Dinner Table

Picky Eaters Beware! You may be too little to read this but your parents aren’t.

I would like to share with you the importance of not giving in to picky eaters. You might be surprised that this goes way beyond the diet itself.
Scene unfolding: You come home from work and you’re tired. The kids hear the dinner plan and then here we go… nonstop complaining. The last thing you want to do is battle yet another meal so chicken nuggets in the microwave it is! What if I told you that by giving in to that battle night after night you’re setting your little ones up for a challenging road in several areas of their life outside of food itself? Some of you may bristle and say this woman is nutty and click off the screen.
That’s okay. I hope that curiosity brings you back at another time.
Others of you may be wondering how such a simple thing could possibly have such an impact.
The key to hearing what I’m saying is that I said “night after night”. I have 5 children of my own and my husband spent the better part of 2 decades working a rotating shift so I will never say you can’t pick your battles. Some nights it’s not worth the meltdown for the sake of the rest in the home. However, I want all parents to understand that by giving in night after night and making your child their own special meal does have a very hefty and direct impact on how they will grow to view many things in their little life journey.
By letting them choose now, you give them way more power than any little one should have. You just gave them the stamp of approval that they know what’s best for their body and their world and that they can tell you, the grown-up, how it’s going to be.
Flash forward… do you see that teenager standing before you with that thought in mind? Yikes! One of our worst nightmares isn’t it?
When we ask our kids to eat what is served many things are happening.
  1. They begin to understand that they are part of a family. There are more people in this house to think about other than just themselves. If we start catering to these tiny little humans now, what happens down the road?

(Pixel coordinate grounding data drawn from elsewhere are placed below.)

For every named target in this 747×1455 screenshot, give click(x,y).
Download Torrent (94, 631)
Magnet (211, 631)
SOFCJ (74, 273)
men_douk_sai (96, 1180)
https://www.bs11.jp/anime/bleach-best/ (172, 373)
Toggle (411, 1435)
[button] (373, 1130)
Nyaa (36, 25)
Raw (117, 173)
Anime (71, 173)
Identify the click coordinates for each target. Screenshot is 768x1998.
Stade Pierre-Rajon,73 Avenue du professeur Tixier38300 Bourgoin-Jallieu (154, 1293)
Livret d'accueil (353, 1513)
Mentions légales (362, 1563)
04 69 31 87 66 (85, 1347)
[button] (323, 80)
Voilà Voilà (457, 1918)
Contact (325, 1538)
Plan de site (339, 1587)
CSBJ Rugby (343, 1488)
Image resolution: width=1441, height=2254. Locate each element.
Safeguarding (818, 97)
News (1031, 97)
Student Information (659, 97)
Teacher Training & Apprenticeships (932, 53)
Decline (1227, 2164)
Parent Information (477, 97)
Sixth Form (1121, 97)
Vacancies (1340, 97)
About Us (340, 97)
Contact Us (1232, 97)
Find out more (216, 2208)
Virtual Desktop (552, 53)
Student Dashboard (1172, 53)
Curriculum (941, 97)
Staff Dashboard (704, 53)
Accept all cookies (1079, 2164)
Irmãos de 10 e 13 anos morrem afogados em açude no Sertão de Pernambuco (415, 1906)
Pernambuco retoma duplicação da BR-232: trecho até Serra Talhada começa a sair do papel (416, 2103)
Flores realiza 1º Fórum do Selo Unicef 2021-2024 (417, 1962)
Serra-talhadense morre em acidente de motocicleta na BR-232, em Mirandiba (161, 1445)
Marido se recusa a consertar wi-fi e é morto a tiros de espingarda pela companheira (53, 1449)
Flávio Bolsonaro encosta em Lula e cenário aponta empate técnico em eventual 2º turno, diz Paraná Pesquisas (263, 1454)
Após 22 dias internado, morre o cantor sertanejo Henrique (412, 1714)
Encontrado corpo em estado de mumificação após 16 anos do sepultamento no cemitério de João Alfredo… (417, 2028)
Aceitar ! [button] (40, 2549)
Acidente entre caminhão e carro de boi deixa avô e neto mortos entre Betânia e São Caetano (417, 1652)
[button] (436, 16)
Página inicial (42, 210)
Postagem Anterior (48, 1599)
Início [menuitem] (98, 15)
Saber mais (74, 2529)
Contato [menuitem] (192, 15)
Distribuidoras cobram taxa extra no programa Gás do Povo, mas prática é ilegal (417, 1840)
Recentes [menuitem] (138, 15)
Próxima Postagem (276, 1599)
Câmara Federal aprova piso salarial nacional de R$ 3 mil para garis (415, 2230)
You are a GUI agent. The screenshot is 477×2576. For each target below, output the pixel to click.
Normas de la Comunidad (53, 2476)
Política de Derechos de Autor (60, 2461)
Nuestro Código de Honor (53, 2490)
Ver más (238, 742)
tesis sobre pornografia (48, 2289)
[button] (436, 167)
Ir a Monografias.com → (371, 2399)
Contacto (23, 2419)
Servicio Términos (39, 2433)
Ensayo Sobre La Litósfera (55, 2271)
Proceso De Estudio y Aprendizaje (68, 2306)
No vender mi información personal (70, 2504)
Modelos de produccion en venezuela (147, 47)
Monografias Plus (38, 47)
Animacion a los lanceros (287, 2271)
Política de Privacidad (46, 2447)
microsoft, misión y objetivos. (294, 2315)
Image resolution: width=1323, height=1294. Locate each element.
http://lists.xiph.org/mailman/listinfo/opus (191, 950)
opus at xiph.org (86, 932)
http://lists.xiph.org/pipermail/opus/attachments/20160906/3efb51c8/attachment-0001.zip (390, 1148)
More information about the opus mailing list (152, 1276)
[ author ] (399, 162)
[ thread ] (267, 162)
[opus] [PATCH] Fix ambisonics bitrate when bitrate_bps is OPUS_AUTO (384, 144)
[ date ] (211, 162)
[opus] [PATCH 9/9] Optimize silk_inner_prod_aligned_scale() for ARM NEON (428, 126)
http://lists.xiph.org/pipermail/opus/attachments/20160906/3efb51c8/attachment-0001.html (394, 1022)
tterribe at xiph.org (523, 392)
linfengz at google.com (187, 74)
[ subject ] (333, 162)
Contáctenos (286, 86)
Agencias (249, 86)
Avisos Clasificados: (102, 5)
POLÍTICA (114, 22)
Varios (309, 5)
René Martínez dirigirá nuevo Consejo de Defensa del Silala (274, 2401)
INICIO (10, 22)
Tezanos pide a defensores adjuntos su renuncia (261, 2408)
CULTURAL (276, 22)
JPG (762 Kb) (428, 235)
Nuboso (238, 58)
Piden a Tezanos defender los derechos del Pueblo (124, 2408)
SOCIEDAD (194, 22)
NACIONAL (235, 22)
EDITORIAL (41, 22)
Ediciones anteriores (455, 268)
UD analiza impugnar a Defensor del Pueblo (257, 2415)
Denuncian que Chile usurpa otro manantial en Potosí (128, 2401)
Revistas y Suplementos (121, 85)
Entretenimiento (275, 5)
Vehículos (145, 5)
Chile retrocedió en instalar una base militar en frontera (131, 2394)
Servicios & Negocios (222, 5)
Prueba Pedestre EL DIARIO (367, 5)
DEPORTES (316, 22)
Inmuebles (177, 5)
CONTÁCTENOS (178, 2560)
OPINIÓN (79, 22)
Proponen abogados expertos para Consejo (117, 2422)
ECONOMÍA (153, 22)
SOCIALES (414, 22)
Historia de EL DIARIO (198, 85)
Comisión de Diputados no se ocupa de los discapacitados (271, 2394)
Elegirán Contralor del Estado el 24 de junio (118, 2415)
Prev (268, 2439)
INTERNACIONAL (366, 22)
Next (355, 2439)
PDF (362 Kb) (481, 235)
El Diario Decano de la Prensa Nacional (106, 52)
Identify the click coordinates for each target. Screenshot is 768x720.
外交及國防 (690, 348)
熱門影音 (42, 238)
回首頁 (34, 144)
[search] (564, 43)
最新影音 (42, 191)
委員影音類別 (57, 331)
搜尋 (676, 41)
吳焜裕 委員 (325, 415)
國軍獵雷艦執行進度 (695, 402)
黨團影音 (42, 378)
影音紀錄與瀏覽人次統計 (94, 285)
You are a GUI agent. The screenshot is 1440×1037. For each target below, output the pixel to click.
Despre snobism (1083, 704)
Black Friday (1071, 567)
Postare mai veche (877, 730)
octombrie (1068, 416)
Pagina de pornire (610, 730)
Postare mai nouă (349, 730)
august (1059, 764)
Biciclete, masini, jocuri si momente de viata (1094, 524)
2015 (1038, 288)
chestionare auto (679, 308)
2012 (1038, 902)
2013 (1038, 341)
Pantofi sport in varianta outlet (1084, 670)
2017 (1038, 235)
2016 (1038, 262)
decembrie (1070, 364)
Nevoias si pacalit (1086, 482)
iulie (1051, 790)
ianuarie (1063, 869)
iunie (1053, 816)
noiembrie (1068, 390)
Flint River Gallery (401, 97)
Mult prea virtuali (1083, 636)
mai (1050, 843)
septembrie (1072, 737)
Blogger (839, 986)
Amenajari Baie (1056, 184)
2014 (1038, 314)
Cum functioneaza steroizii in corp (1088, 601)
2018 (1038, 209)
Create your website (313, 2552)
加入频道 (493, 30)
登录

  2. They learn respect in more ways than one. For the person who prepared a meal for them. It teaches them to appreciate the time and love they put into it. For the understanding of recourses and their health. Taking the time to let them know that you aren’t forcing them to eat carrots and roast beef because you want to ruin their nights but because you care about their ability to sleep, play, learn, and their mood.
  3. It teaches them to listen and what boundaries are. If they aren’t hungry or don’t want it let them know that you will be happy to save their plate for them and reheat it later if they get hungry. (Believe me, if they are truly hungry, they will eat). It doesn’t get thrown away and then you take out a box of snacks an hour later. What does that show them?  Again, flash forward. “If I pitch a fit then mom and dad give in”. The battle only gets uglier as they grow. By being clear about what will happen and following through they begin to learn that this line doesn’t need to be crossed and for good reason. We are the grown-ups that understand what you need because we have spent a lifetime learning. This line is drawn because we love you and care about your wellbeing.
Sometimes it can be exhausting to think about.  So, try this. It takes something like 22 days to develop a new habit. If you can mark out on your calendar 22 days that you will stick to the plan to serve one meal and that your child will participate in that meal, not their own, it may not seem as daunting to change your routine.
I’d love to hear from anyone for whom this was an epic fail. I’d be surprised if you didn’t see changes. Believe me when I say this is worth your time.
Remember, the time you spend now when they are little on something as simple as meal time will be rewarding to your family 10 fold in many ways to come.